Não, espere, aquela parede não é totalmente branca. Tem algo pendurado nela. É o retrato da minha esposa no dia do nosso casamento. Aquele monstro está respirando com raiva olhando para ela, e parece que estragou-o de alguma forma. Esperei alguns segundos para meus olhos se ajustarem a escuridão. Consegui ouvir ele falando "vagabunda" para o retrato de minha esposa. Nesse momento eu já estava além do pânico. Segurei o bastão com força. Estou dividido entre a luta e correr dali. Eu pego meu filho e minha esposa e fujo, ou o ataco enquanto ele não me vê? E mesmo se eu o atacar, ele parece estar tão cheio de adrenalina que é capaz de nem machucá-lo.

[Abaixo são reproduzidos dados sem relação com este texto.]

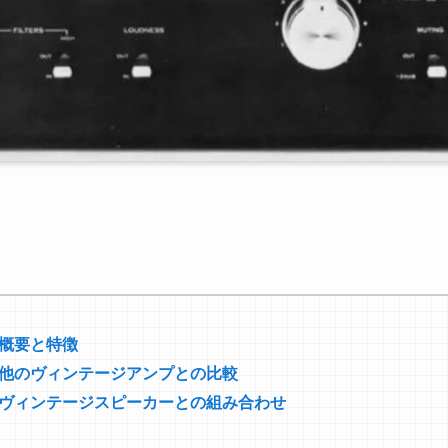
0の概要と特徴
300と他のヴィンテージアンプとの比較
300とヴィンテージスピーカーとの組み合わせ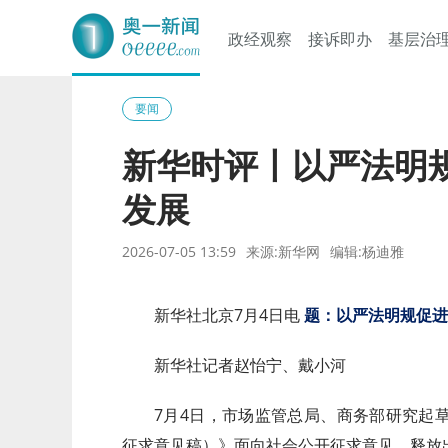
政经观察
接诉即办
基层治
奥一网
要闻
新华时评丨以严法明
发展
2026-07-05 13:59
来源:新华网
编辑:杨迪雅
新华社北京7月4日电
题：以严法明规促进
新华社记者赵怡宁、戴小河
7月4日，市场监管总局、商务部研究起
征求意见稿）》面向社会公开征求意见，释放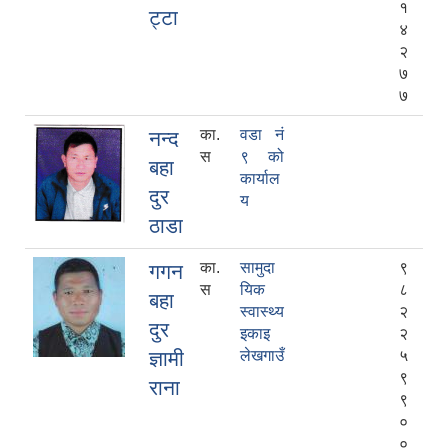
१
ट्टा
४
२
७
७
का.
वडा नं
नन्द
स
९ को
बहा
कार्याल
दुर
य
ठाडा
का.
सामुदा
९
गगन
स
यिक
८
बहा
स्वास्थ्य
२
दुर
इकाइ
२
ज्ञामी
लेखगाउँ
५
९
राना
९
०
०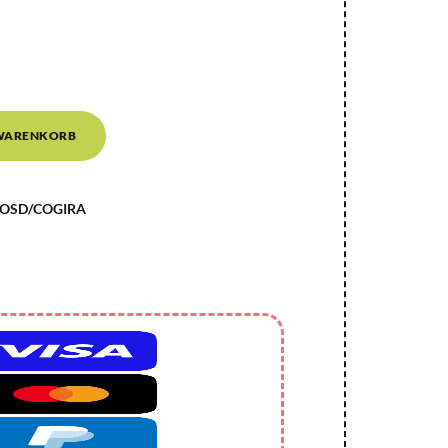
 WARENKORB
OSD/COGIRA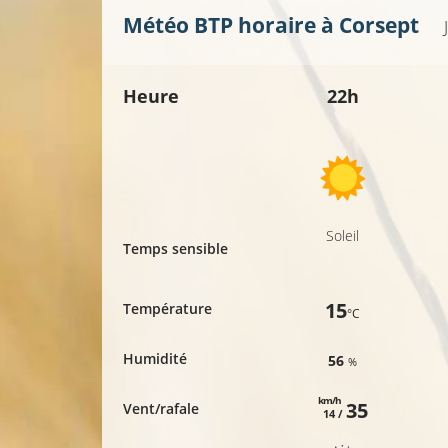
Météo BTP horaire à
Corsept
Heure
22h
Soleil
Temps sensible
15
Température
°C
Humidité
56
%
km/h
35
Vent/rafale
14 /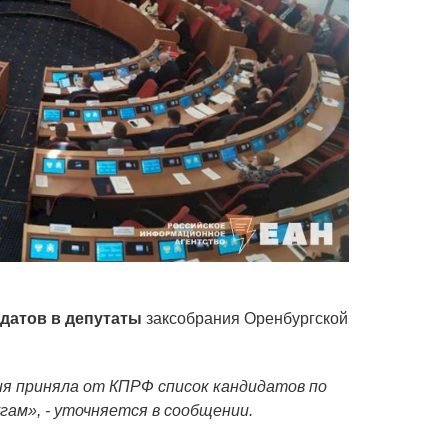
датов в депутаты
заксобрания Оренбургской
ня приняла от КПРФ список кандидатов по
ам», - уточняется в сообщении.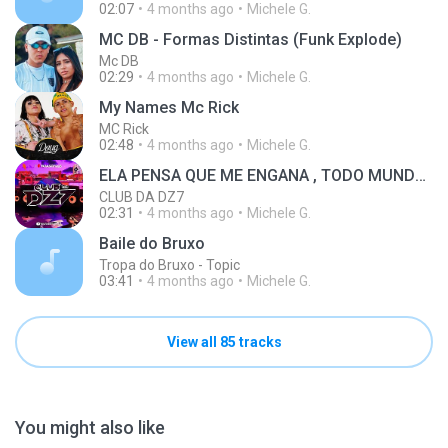
02:07
4 months ago
Michele G.
MC DB - Formas Distintas (Funk Explode)
Mc DB
02:29
4 months ago
Michele G.
My Names Mc Rick
MC Rick
02:48
4 months ago
Michele G.
ELA PENSA QUE ME ENGANA , TODO MUNDO TE CONHECE , NOVINHA SEM VERGONHA - MC LEVIN ( CLUB DA DZ7 )
CLUB DA DZ7
02:31
4 months ago
Michele G.
Baile do Bruxo
Tropa do Bruxo - Topic
03:41
4 months ago
Michele G.
View all 85 tracks
You might also like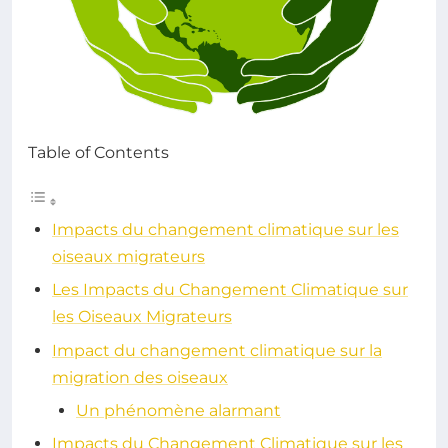
Table of Contents
Impacts du changement climatique sur les
oiseaux migrateurs
Les Impacts du Changement Climatique sur
les Oiseaux Migrateurs
Impact du changement climatique sur la
migration des oiseaux
Un phénomène alarmant
Impacts du Changement Climatique sur les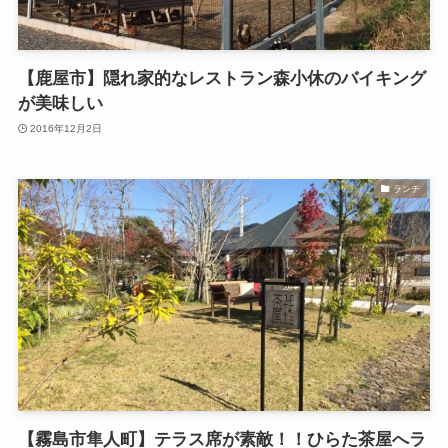
【鹿屋市】隠れ家的なレストラン森小休のバイキング
が美味しい
2016年12月2日
ランチ
【霧島市隼人町】テラス席が素敵！！ひらた茶屋へラ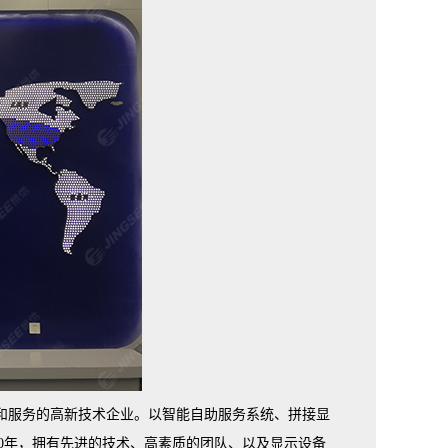
销和服务的高新技术企业。以智能自助服务系统、拼接显
0年，拥有先进的技术、高素质的团队、以及显示设备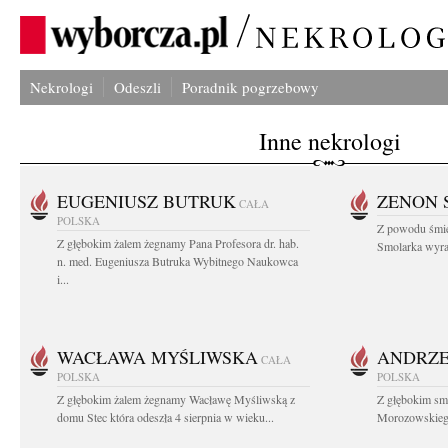
Nekrologi
Odeszli
Poradnik pogrzebowy
Inne nekrologi
EUGENIUSZ BUTRUK
ZENON 
CAŁA
POLSKA
Z powodu śmie
Z głębokim żalem żegnamy Pana Profesora dr. hab.
Smolarka wyraz
n. med. Eugeniusza Butruka Wybitnego Naukowca
i...
WACŁAWA MYŚLIWSKA
ANDRZE
CAŁA
POLSKA
POLSKA
Z głębokim żalem żegnamy Wacławę Myśliwską z
Z głębokim sm
domu Stec która odeszła 4 sierpnia w wieku...
Morozowskiego 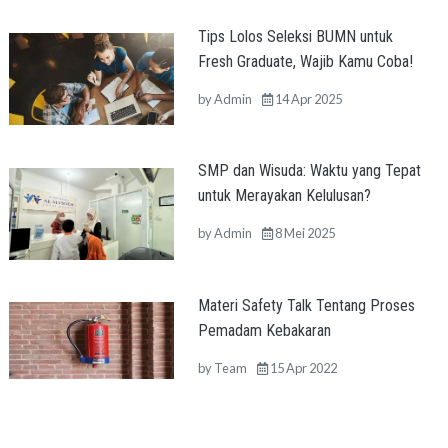
Tips Lolos Seleksi BUMN untuk
Fresh Graduate, Wajib Kamu Coba!
by
Admin
14 Apr 2025
SMP dan Wisuda: Waktu yang Tepat
untuk Merayakan Kelulusan?
by
Admin
8 Mei 2025
Materi Safety Talk Tentang Proses
Pemadam Kebakaran
by
Team
15 Apr 2022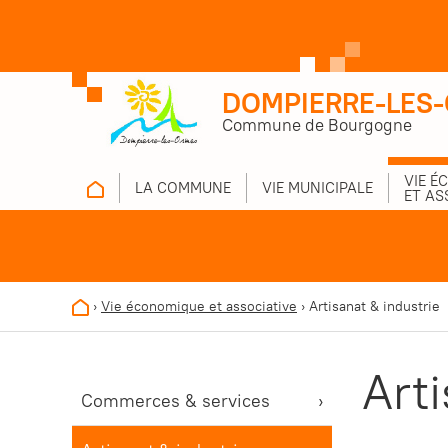
DOMPIERRE-LES
Commune de Bourgogne
VIE É
LA COMMUNE
VIE MUNICIPALE
ET AS
›
Vie économique et associative
›
Artisanat & industrie
Arti
Commerces & services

Neste momento de indecisão finalmente pude perceber que, seja lá quem fosse, parecia comigo. A decisão de correr ou lutar foi feita por mim. Lentamente ele olhou por cima do próprio ombro em minha direção e disse em uma voz grave e assombrosa, "Eu te odeio."

"Que-" Mal consegui falar uma palavra.

"Eu. Te. Odeio." murmurou de novo. "Odeio tudo em você. É sua culpa. Tudo. Espero que você morra."

O medo que fazia meu coração disparar e lavava minha alma era de tal maneira que nunca havia experienciado antes. Finalmente percebi que havia sangue por todos os lados. Todos os cantos. Estava nas paredes, no chão, nas roupas dele e no cabelo também. Era como se ele tivesse banhado a sala de jantar em sangue.

"Como você ousou casar com aquela maldita meretriz? Te falei há mais de uma década que isso aconteceria. E agora vou te matar."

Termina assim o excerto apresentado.